今回は「本」の話ではありません。
昨日・今日とFMで特集していた番組の一回目と二回目を たまたま聞きました。実に懐かしかった、というべきでしょう。小生の学生時代、オイストラッフ、コーガン、シゲティ、などが活躍していたころです。グリューミオの演奏は実演をきいたことはなく、レコード、FM放送などで知ったのですが実に綺麗な情感豊かな、そして完璧に正確な演奏に魅了されていました。 その後あまりFMを聴いたりレコード、CDを使わない生活なのでほぼ忘れていたのです。偶然耳にして其演奏の素敵さを再度確認したわけですが、何となく今の世界とのズレを感じて何だろう???という次第。 特にメンデルスゾーンのコンチェルトを聴いていてふとあることを思いついたのですが、思わず自分で笑ってしまいました。それはその演奏がまずいとかというのではなく、「時代」を感じたからです。その時思い浮かべたのは長谷川一夫、美空ひばり、中村錦之助、山本富士子などの顔だったのです。 お判りになる方があるかしらん。
ちょっと化粧が厚いのではないですか?と言いたくなるし、ご面相は素敵だけれども胴長・短足。時代の差でしょうか。40年前の演奏家の演奏は、すっぴんの美しさ、ではなくちょっと化粧をした演奏かと思っています。今日の演奏はどちらかといえば「研ぎ澄まされた」とか「テキストを研究しつくした」というのが多いように見受けられます。 技術的には甲乙つける問題ではなく、表現の情感なのだとおもいます。
彼の演奏の音色は比類なきものでこれはまさに天下一品。下世話には其楽器は今誰が使っているのかなあと思います。シゲティの楽器は潮田益子が、リッチのは木野氏(八代出身のパガニーニ弾き)が持っていることを知っている。

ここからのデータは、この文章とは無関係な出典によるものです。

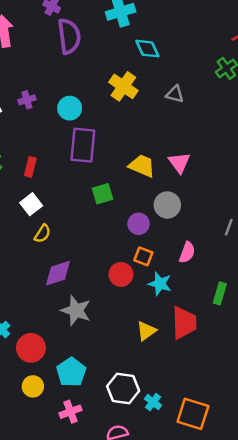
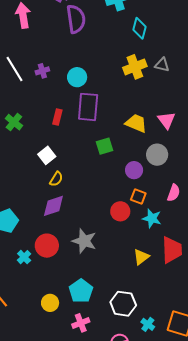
cyan diamond: (147, 49) -> (139, 28), turned 40
yellow cross: (123, 86) -> (135, 67), moved, turned 35
red rectangle: (30, 167) -> (57, 117), moved
purple diamond: (58, 273) -> (53, 206), moved
red circle: (31, 348) -> (47, 246), moved
cyan cross: (153, 402) -> (148, 324), moved

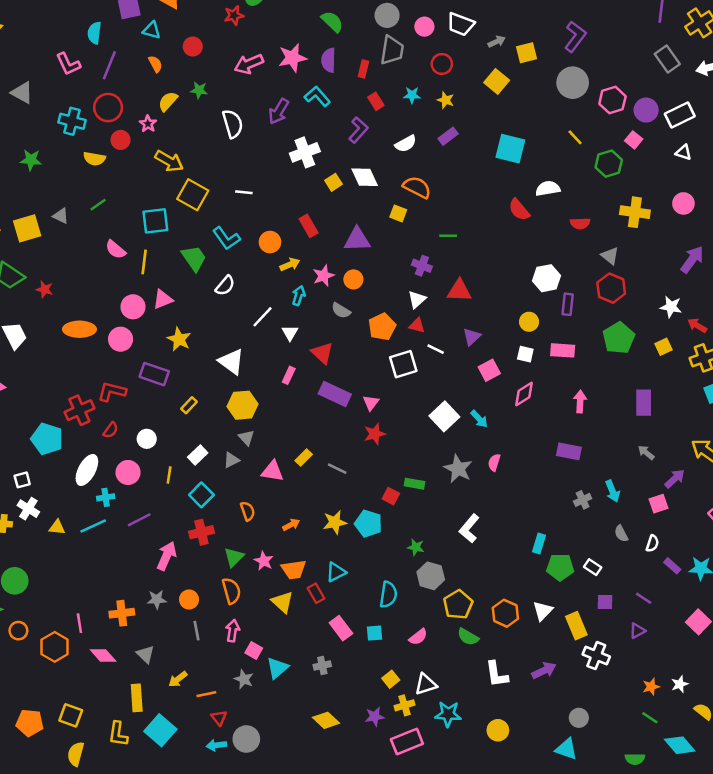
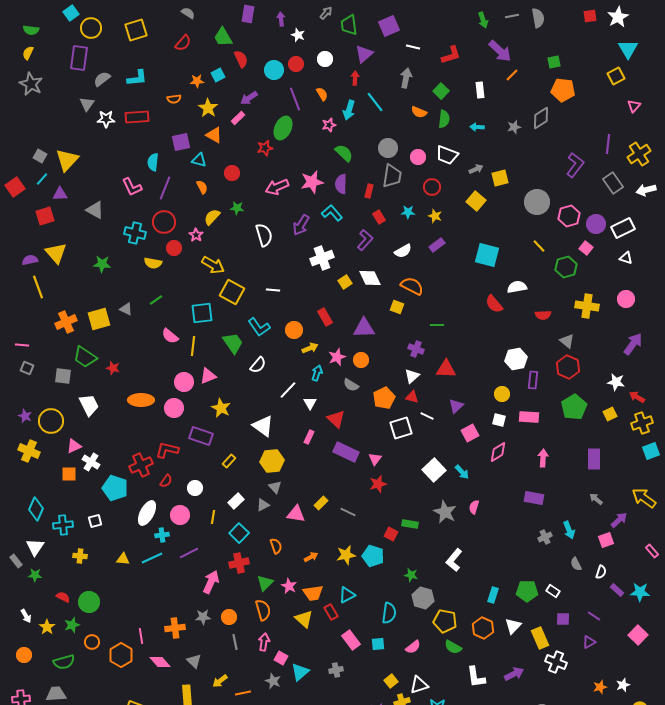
purple L-shape: (575, 37) -> (575, 165), moved
white cross: (28, 509) -> (91, 462), moved
cyan rectangle: (539, 543) -> (493, 595), moved
yellow pentagon: (458, 604) -> (445, 621), turned -30

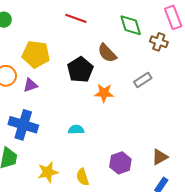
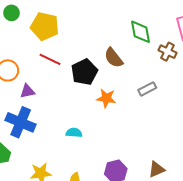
red line: (76, 18) -> (50, 59), moved
yellow pentagon: (36, 54) -> (45, 26), moved
purple triangle: (30, 85) -> (27, 91), moved

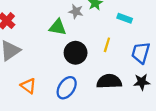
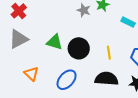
green triangle: (58, 27) -> (55, 42), moved
yellow line: (107, 45) -> (109, 53), moved, turned -32

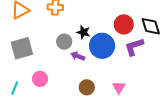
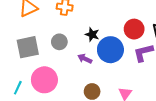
gray circle: (64, 42) -> (59, 42), moved
pink circle: (40, 79) -> (44, 80), size x1.6

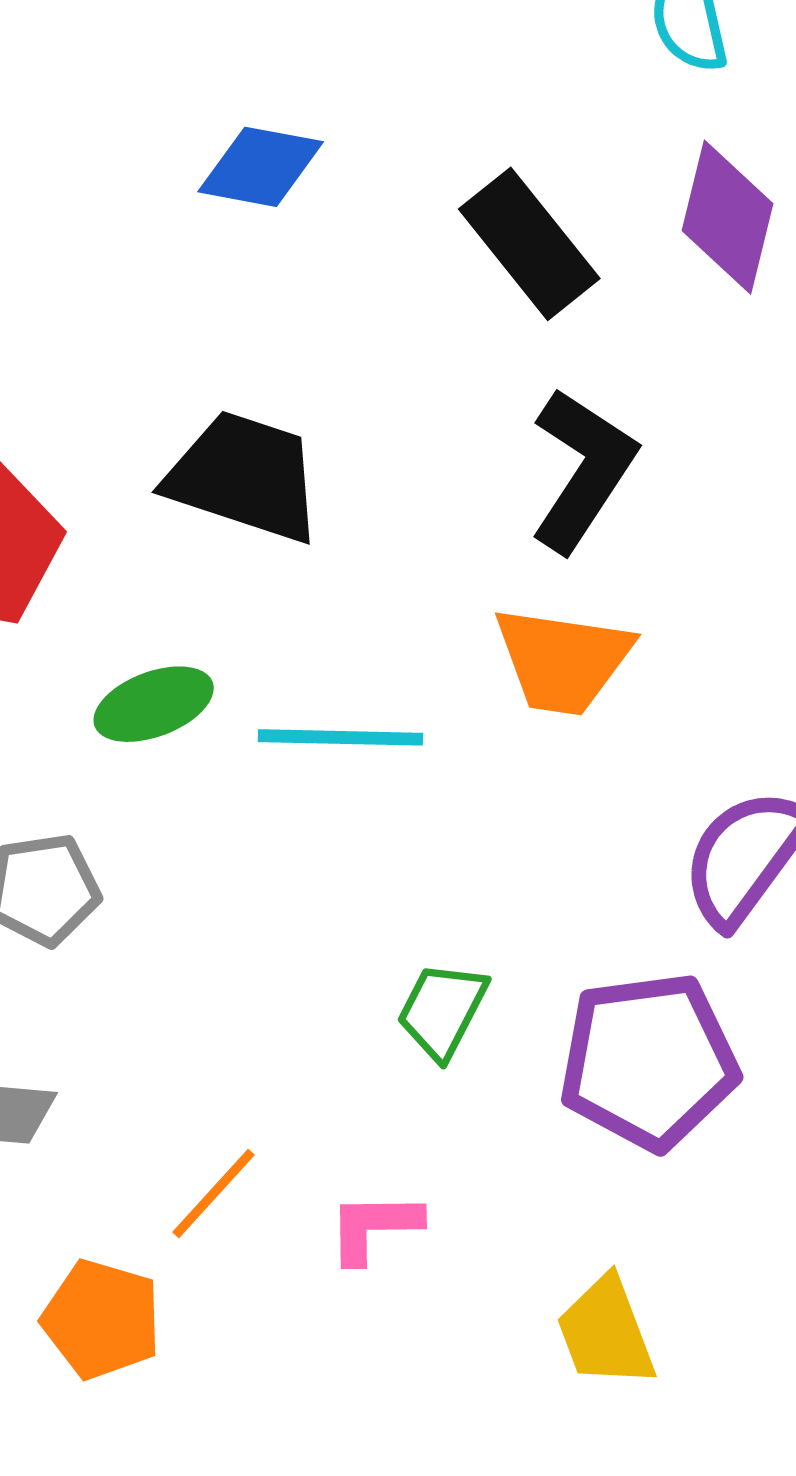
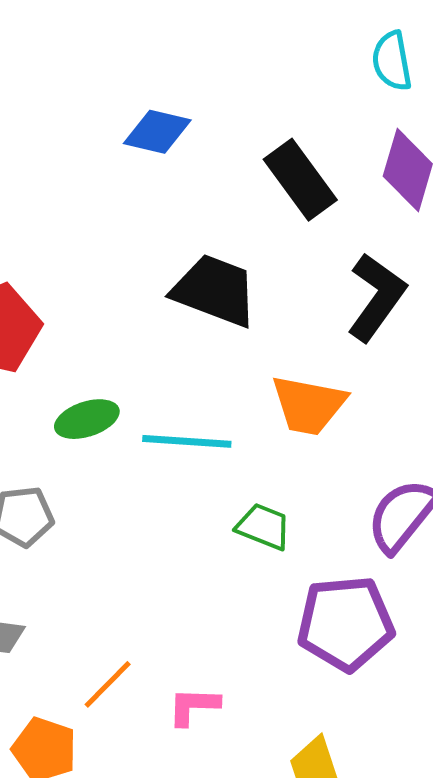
black L-shape: (583, 470) -> (376, 297), moved
black trapezoid: (244, 477) -> (215, 291), moved
green trapezoid: (442, 1010) -> (264, 527), moved, turned 82

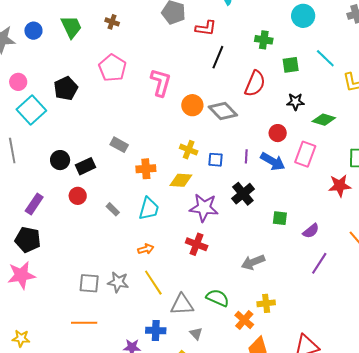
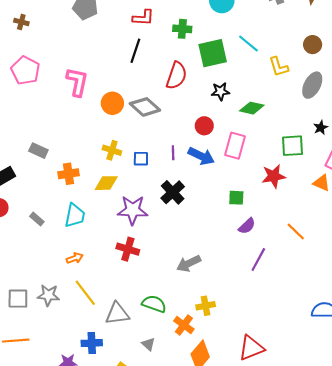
red L-shape: (206, 28) -> (143, 18), moved
green square: (291, 65) -> (213, 53), size x1.6
green square: (280, 218) -> (236, 198), moved
gray triangle: (196, 334) -> (148, 344), moved

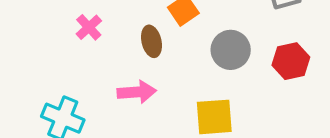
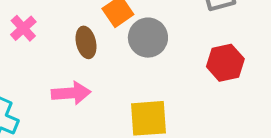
gray circle: (231, 50) -> (148, 38), moved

ちなみに木野氏の其楽器のケースは鰐革製の特注品でそれだけでも百万円くらいするという話でした。 弓は当然ながら一千万クラス。
ブラームスのドッペルコンチェルトの2楽章も久しぶりに聞きましたが、ブラームスはコンチェルトは上手とは言えない。神様のようなベートーヴェンだって、声楽からみは全くダメ、コンチェルトだってまともなのはピアノ以外はヴァイオリンの一曲だけ。この点モーツァルトはすごいですね。まさに天才。
小生はこういう事にも関心のある所を披露しました。たまにはね。